McLean missed his usual jam session at the Time(s) Changed while he was in Vancouver on Sunday picking up his first-ever Juno as a solo artist.

“I had my money on somebody else,” says McLean, who had been nominated as a solo artist five times before taking home Blues Album of the Year for This Old Life, a record that highlights McLean’s gravel road drawl.

Big Dave McLean with his Juno Award for the album This Old Life. (Darryl Dyck / The Canadian Press)
Big Dave McLean with his Juno Award for the album This Old Life. (Darryl Dyck / The Canadian Press)

“I had 30 seconds (to give an acceptance speech) — everybody had 30 seconds — and they played me off with my own music,” says McLean, who, with the Muddy-Tones, played on the Juno-winning compilation Saturday Night Blues, which shared the award for best roots and traditional album with Loreena McKennitt’s The Visit in 1992.

Gaskin, who hails from Tataskweyak Cree Nation and is now based in Toronto, won Contemporary Indigenous Artist of the Year.

The first Juno statuette in the 29-year-old’s career was in recognition of Brown Man, a song the Nehiyaw singer wrote in the aftermath of George Floyd’s murder.

“Oh my gosh, this means the world to me.

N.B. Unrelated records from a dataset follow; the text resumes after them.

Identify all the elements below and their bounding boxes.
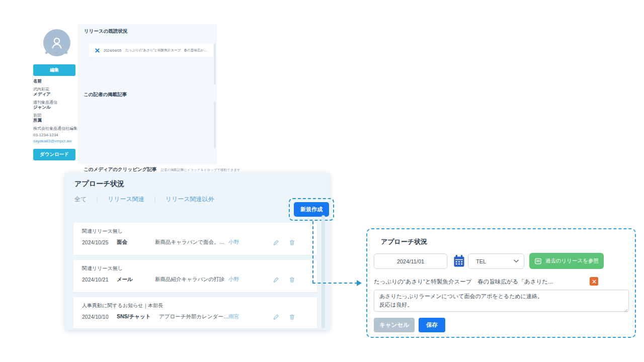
contact-method-select[interactable]: TEL [468,253,524,269]
filter-tab-all[interactable]: 全て [74,195,87,204]
page: ★ ★ ★ 編集 名前 武内彩花 メディア 週刊食品通信 ジャンル 新聞 所属 … [0,0,644,362]
cancel-button[interactable]: キャンセル [374,318,415,332]
approach-desc: 新商品紹介キャラバンの打診 [155,276,228,283]
clipping-title: このメディアのクリッピング記事 [84,166,156,173]
textarea-resize-handle[interactable] [624,306,628,315]
chevron-down-icon [514,259,519,263]
clipping-note: 記者の掲載記事にドラッグ＆ドロップで移動できます [160,168,240,172]
approach-type: 面会 [117,239,155,246]
approach-person-link[interactable]: 小野 [228,239,259,246]
field-label: メディア [33,92,57,98]
approach-row[interactable]: 人事異動に関するお知らせ｜本部長 2024/10/10 SNS/チャット アプロ… [73,297,317,328]
clipping-articles-header: このメディアのクリッピング記事 記者の掲載記事にドラッグ＆ドロップで移動できます [84,166,240,173]
reference-past-release-button[interactable]: 過去のリリースを参照 [529,253,604,269]
approach-type: メール [117,276,155,283]
approach-list-scrollbar[interactable] [321,215,325,328]
approach-filter-tabs: 全て ｜ リリース関連 ｜ リリース関連以外 [74,195,214,204]
profile-field-affiliation: 所属 株式会社食品通信社編集部 03-1234-1234 sayaka83@vm… [33,118,82,143]
filter-divider: ｜ [152,195,158,204]
download-button[interactable]: ダウンロード [33,149,75,160]
scrollbar[interactable] [214,102,216,148]
delete-trash-icon[interactable] [289,277,295,283]
document-list-icon [534,257,542,265]
reporter-articles-title: この記者の掲載記事 [84,92,127,98]
approach-row[interactable]: 関連リリース無し 2024/10/21 メール 新商品紹介キャラバンの打診 小野 [73,260,317,292]
profile-field-genre: ジャンル 新聞 [33,105,51,118]
edit-pencil-icon[interactable] [273,277,279,283]
related-release-label: 関連リリース無し [82,265,308,272]
filter-divider: ｜ [94,195,100,204]
memo-textarea[interactable]: あさりたっぷりラーメンについて面会のアポをとるために連絡。 反応は良好。 [374,290,629,312]
profile-field-name: 名前 武内彩花 [33,78,49,92]
annotation-arrow-head [357,280,362,286]
annotation-arrow-vertical [312,221,313,283]
approach-person-link[interactable]: 雨宮 [228,313,259,320]
release-date: 2024/04/05 [104,49,121,52]
edit-pencil-icon[interactable] [273,314,279,320]
annotation-arrow-horizontal [312,283,358,284]
approach-date: 2024/10/10 [82,314,117,320]
approach-date: 2024/10/21 [82,277,117,283]
approach-date: 2024/10/25 [82,239,117,245]
phone-number: 03-1234-1234 [33,133,82,137]
x-mark-icon [95,48,100,53]
selected-release-title: たっぷりの“あさり”と特製魚介スープ 春の旨味広がる「あさりた… [374,278,585,286]
remove-release-x-icon[interactable] [590,277,598,286]
delete-trash-icon[interactable] [289,314,295,320]
approach-status-title: アプローチ状況 [74,179,124,189]
read-status-title: リリースの既読状況 [84,28,127,35]
new-approach-button[interactable]: 新規作成 [294,202,329,217]
profile-field-media: メディア 週刊食品通信 [33,92,57,105]
field-label: 所属 [33,118,82,124]
approach-desc: 新商品キャラバンで面会。… [155,239,228,246]
email-link[interactable]: sayaka83@vmpcr.aw [33,139,82,143]
delete-trash-icon[interactable] [289,239,295,246]
star-rating[interactable]: ★ ★ ★ [39,50,75,55]
field-label: 名前 [33,78,49,84]
calendar-icon[interactable] [451,253,466,269]
save-button[interactable]: 保存 [419,318,445,332]
edit-pencil-icon[interactable] [273,239,279,246]
related-release-label: 人事異動に関するお知らせ｜本部長 [82,302,308,309]
approach-row[interactable]: 関連リリース無し 2024/10/25 面会 新商品キャラバンで面会。… 小野 [73,223,317,255]
field-value: 株式会社食品通信社編集部 [33,126,82,131]
related-release-label: 関連リリース無し [82,228,308,235]
date-input[interactable] [374,253,447,269]
scrollbar[interactable] [214,43,216,84]
read-status-row[interactable]: 2024/04/05 たっぷりの“あさり”と特製魚介スープ 春の旨味広がる「あさ… [89,43,213,57]
reference-button-label: 過去のリリースを参照 [545,257,599,264]
contact-method-value: TEL [476,258,486,264]
field-label: ジャンル [33,105,51,111]
filter-tab-release-related[interactable]: リリース関連 [108,195,144,204]
person-icon [49,35,64,50]
approach-type: SNS/チャット [117,313,159,320]
release-title: たっぷりの“あさり”と特製魚介スープ 春の旨味広がる「あさりたっ… [125,48,209,53]
approach-desc: アプローチ外部カレンダー… [159,313,228,320]
edit-button[interactable]: 編集 [33,64,75,76]
filter-tab-non-release[interactable]: リリース関連以外 [166,195,214,204]
popup-title: アプローチ状況 [381,237,427,246]
approach-person-link[interactable]: 小野 [228,276,259,283]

I worked really f–king hard to get here, than you so much,” Gaskin said after thanking loved ones and his management team from the stage during his acceptance speech.

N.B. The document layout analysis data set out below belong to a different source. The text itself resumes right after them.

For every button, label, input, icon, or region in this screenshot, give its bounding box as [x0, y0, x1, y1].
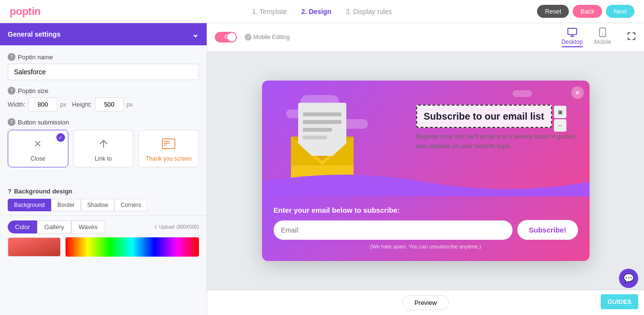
button-submission-help-icon[interactable]: ? [8, 118, 15, 126]
button-submission-group: ✓ ✕ Close Link to [8, 130, 199, 167]
height-px: px [127, 101, 133, 108]
desktop-icon [567, 27, 578, 38]
width-group: Width: px [8, 97, 66, 111]
reset-button[interactable]: Reset [537, 5, 569, 18]
step-1-num: 1. [252, 8, 258, 15]
color-tab-gallery[interactable]: Gallery [37, 220, 71, 233]
mobile-editing-text: Mobile Editing [253, 34, 289, 41]
height-label: Height: [72, 101, 92, 108]
top-nav: poptin 1. Template 2. Design 3. Display … [0, 0, 644, 23]
popup-form: Subscribe! [274, 220, 578, 240]
color-pickers [0, 237, 207, 261]
svg-rect-11 [303, 128, 332, 132]
svg-rect-9 [303, 112, 342, 116]
upload-button[interactable]: ⇧ Upload (800X500) [154, 224, 199, 230]
close-option[interactable]: ✓ ✕ Close [8, 130, 68, 167]
step-3-num: 3. [346, 8, 352, 15]
step-template[interactable]: 1. Template [252, 8, 287, 15]
copy-title-button[interactable]: ▣ [554, 106, 566, 118]
step-design[interactable]: 2. Design [302, 8, 331, 15]
mobile-label: Mobile [594, 39, 611, 45]
step-nav: 1. Template 2. Design 3. Display rules [252, 8, 392, 15]
svg-rect-10 [303, 120, 342, 124]
general-settings-title: General settings [8, 30, 61, 38]
close-checkmark: ✓ [56, 133, 65, 142]
step-2-num: 2. [302, 8, 307, 15]
toggle-off-label: OFF [224, 34, 235, 40]
chevron-down-icon: ⌄ [192, 29, 199, 40]
mobile-editing-toggle[interactable]: OFF [215, 32, 237, 42]
expand-button[interactable] [627, 31, 636, 43]
thank-you-option[interactable]: Thank you screen [138, 130, 199, 167]
button-submission-field: ? Button submission ✓ ✕ Close [8, 118, 199, 167]
preview-toolbar: OFF ? Mobile Editing Desktop [207, 23, 644, 52]
poptin-size-field: ? Poptin size Width: px Height: px [8, 87, 199, 111]
general-settings-header[interactable]: General settings ⌄ [0, 23, 207, 45]
preview-button[interactable]: Preview [402, 295, 448, 310]
popup-title-box[interactable]: Subscribe to our email list ▣ ↔ [416, 105, 552, 128]
popup-title: Subscribe to our email list [424, 110, 544, 122]
desktop-tab[interactable]: Desktop [562, 27, 583, 47]
link-to-option[interactable]: Link to [73, 130, 134, 167]
nav-buttons: Reset Back Next [537, 5, 634, 18]
size-row: Width: px Height: px [8, 97, 199, 111]
background-design-help-icon[interactable]: ? [8, 188, 12, 195]
resize-title-button[interactable]: ↔ [554, 119, 566, 132]
next-button[interactable]: Next [606, 5, 634, 18]
width-label: Width: [8, 101, 26, 108]
color-swatch[interactable] [8, 237, 61, 257]
popup-spam-text: (We hate spam. You can unsubscribe anyti… [274, 244, 578, 249]
expand-icon [627, 31, 636, 41]
close-label: Close [30, 155, 45, 162]
step-display-rules[interactable]: 3. Display rules [346, 8, 392, 15]
popup-subtitle: Register now and we'll email you a weekl… [416, 132, 580, 151]
svg-rect-0 [162, 139, 175, 149]
guides-button[interactable]: GUIDES [601, 294, 638, 309]
background-design-section: ? Background design [0, 182, 207, 199]
step-1-label: Template [260, 8, 287, 15]
width-px: px [60, 101, 66, 108]
bg-tab-border[interactable]: Border [51, 199, 81, 211]
popup-bottom-label: Enter your email below to subscribe: [274, 206, 578, 214]
poptin-name-label: ? Poptin name [8, 53, 199, 61]
mobile-editing-help-icon[interactable]: ? [245, 34, 251, 41]
thank-you-label: Thank you screen [145, 155, 191, 162]
button-submission-label: ? Button submission [8, 118, 199, 126]
width-input[interactable] [28, 97, 57, 111]
color-tab-waves[interactable]: Waves [71, 220, 105, 233]
logo-text: poptin [10, 5, 40, 17]
popup-close-button[interactable]: ✕ [571, 86, 584, 99]
popup-email-input[interactable] [274, 220, 513, 240]
popup-submit-button[interactable]: Subscribe! [517, 220, 578, 240]
bg-tab-corners[interactable]: Corners [114, 199, 147, 211]
rainbow-bar[interactable] [66, 237, 199, 257]
toggle-wrap: OFF [215, 32, 237, 42]
poptin-name-help-icon[interactable]: ? [8, 53, 15, 61]
mobile-tab[interactable]: Mobile [594, 27, 611, 47]
color-tab-color[interactable]: Color [8, 220, 37, 233]
link-icon [95, 135, 112, 152]
upload-size: (800X500) [176, 224, 199, 230]
device-tabs: Desktop Mobile [562, 27, 611, 47]
chat-button[interactable]: 💬 [619, 269, 638, 288]
poptin-name-field: ? Poptin name [8, 53, 199, 80]
poptin-name-input[interactable] [8, 64, 199, 80]
bg-tab-shadow[interactable]: Shadow [81, 199, 114, 211]
svg-rect-4 [567, 28, 576, 35]
popup-top-waves [262, 167, 590, 196]
general-settings-body: ? Poptin name ? Poptin size Width: px [0, 45, 207, 182]
popup-title-actions: ▣ ↔ [554, 106, 566, 132]
popup-text-area: Subscribe to our email list ▣ ↔ Register… [416, 105, 580, 151]
popup-container: ✕ [262, 81, 590, 261]
close-icon: ✕ [29, 135, 47, 152]
back-button[interactable]: Back [573, 5, 602, 18]
poptin-size-help-icon[interactable]: ? [8, 87, 15, 95]
bg-tab-background[interactable]: Background [8, 199, 51, 211]
background-design-title: Background design [14, 188, 72, 195]
preview-area: ✕ [207, 52, 644, 290]
left-panel: General settings ⌄ ? Poptin name ? Popti… [0, 23, 207, 315]
poptin-size-label: ? Poptin size [8, 87, 199, 95]
height-input[interactable] [95, 97, 124, 111]
popup-bottom: Enter your email below to subscribe: Sub… [262, 196, 590, 261]
color-type-tabs: Color Gallery Waves ⇧ Upload (800X500) [0, 216, 207, 237]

Gaskin didn’t expect to win, he told the Free Press ahead of the ceremony, but in the end edged out Adrian Sutherland, Tia Wood, Snotty Nose Rez Kids and Celeigh Cardinal for the honour. Gaskin has worked with Snotty Nose Rez Kids and came up with Cardinal, he said.

Sebastian Gaskin was named Contemporary Indigenous Artist of the Year. (Norman Wong photo)
Sebastian Gaskin was named Contemporary Indigenous Artist of the Year. (Norman Wong photo)

Other local 2025 Juno nominees included the Secret Beach, Boy Golden, Jordan St. Cyr, Jocelyn Gould and James Ehnes.

On This Old Life, McLean’s first album with Cordova Bay Records, the 72-year-old raconteur (“About 62 American,” he jokes, estimating the exchange rate) looks both in the rear-view and across the dash, mixing originals with covers of predecessors Willie Dixon, Blind Lemon Jefferson and Muddy Waters.

“One of the things Muddy said to me was that ‘You gotta play it like the guy who wrote the song is sitting in front of you.’ I said, ‘Actually, he is.’ From then on, I don’t care if anybody else likes me — Muddy Waters liked me, and that’s all that matters,” recalls McLean, who opened for Waters for the first time in 1977 at the Winnipeg Concert Hall.

With the 2024 album, McLean reflects on a half-century career that began in Manitoba after his father, a Presbyterian minister, and mother, a concert pianist and church organist, moved their family from Yorkton to Winnipeg in 1960.

As a boy, McLean favoured the harmonica before a chance encounter with John Hammond at the 1969 Mariposa Folk Festival changed his tune.

“I’m just now scratching the surface, as far as I’m concerned. I need a couple more lifetimes to get to the bottom of it.”– Big Dave McLean

“I was sitting under a tree with a $5 guitar and didn’t know how to play at all,” he says, recalling the moment he saw the highly respected blues guitarist walk by. “I said, ‘Can you show me something?’ And such a gentleman, he showed me how to put it in open D tuning and how to play the simplest version of I’m A Man by Bo Diddley.”

Since then, McLean, who has received the Order of Canada, has passed the favour onward, mentoring dozens of blues artists on and off-stage. Since 1987, at his official home base, he Times Change(d) High and Lonesome Club, McLean has hosted weekly Sunday night jams.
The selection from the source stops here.